The proposed supervised neural-network approach classifies individual SMLM localizations as clustered or not using nearest-neighbor distance sequences, enabling accurate, scalable, and fast analysis of entire datasets without subjective thresholds or ROIs. Per-cluster segmentation downstream of point classification allows measurement of cluster area, shape, and density, providing richer spatial insights than global metrics like Ripley’s K. The method handled heterogeneous data and various cluster morphologies despite being trained on simple circular clusters, and it generalized to 3D data and multi-class labeling. Application to T cells revealed biologically relevant remodeling of Csk and PAG clustering with cell status and activation, suggesting altered PAG-mediated recruitment of Csk and potential shifts in inhibitory signaling complexes. Compared with existing methods, CAML reduces parameter sensitivity and user intervention while maintaining accuracy and improving throughput on large datasets. Nonetheless, performance depends on the model’s input window and the representativeness of training simulations, and extreme scenarios (very low densities, clusters larger than the input window) can reduce accuracy.

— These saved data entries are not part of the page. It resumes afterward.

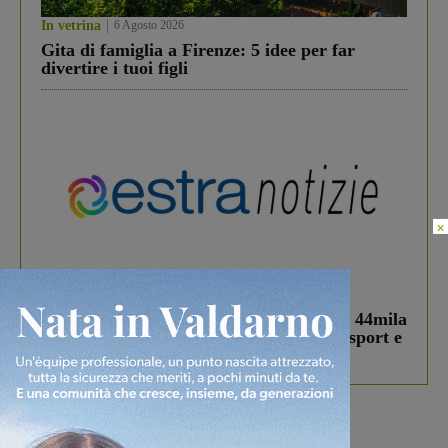
In vetrina
6 Agosto 2026
Gita di famiglia a Firenze: 5 idee per far
divertire i tuoi figli
×
In vetrina
3 Agosto 2026
Estra Notizie agosto: Smart Cities, oltre 44mila
studenti coinvolti, torna il bando per lo sport e
debutta il podcast Estrair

This work introduces CAML, a supervised machine-learning framework that leverages nearest-neighbor distance sequences to rapidly and accurately classify and quantify clustering in SMLM data. The approach scales to millions of points, minimizes user-defined parameters, and supports downstream per-cluster measurements. It performs competitively with established methods while offering improved automation and speed, and it generalizes to 3D datasets and multi-class structural labels. Demonstrations on T cell data uncovered condition-dependent remodeling of Csk and PAG clustering. Future directions include incorporating additional features (e.g., neighbor angles, localization precision, photon counts), developing models that output cluster membership relationships among neighbors, extending to dynamic live-cell data and multi-channel co-clustering, and exploring unsupervised learning to reduce training bias.

• Dependence on training simulations: potential bias if simulated scenarios do not reflect experimental structures; models trained on hard-edged circular clusters may underperform on drastically different structures unless retrained.
• Fixed input window (number of nearest neighbors): clusters containing more points than the model’s input window can be fragmented or missed; selection of N must exceed expected cluster sizes.
• Reduced accuracy at very low overall point densities and at extremes of parameter ranges; potential overfitting for large-window models (e.g., 87B144 on hard-edged clusters).
• No built-in correction for SMLM artifacts (fluorophore re-blinking, sample drift, chromatic aberration, PSF overlap, labeling density issues); assumes these are corrected during reconstruction.
• Does not incorporate localization precision by default; although possible, it was not used here and may affect generalizability across acquisition setups.
• Occasional aberrant clustering near irregular cell boundaries or protrusions; typically large, sparse clusters that can be filtered post hoc.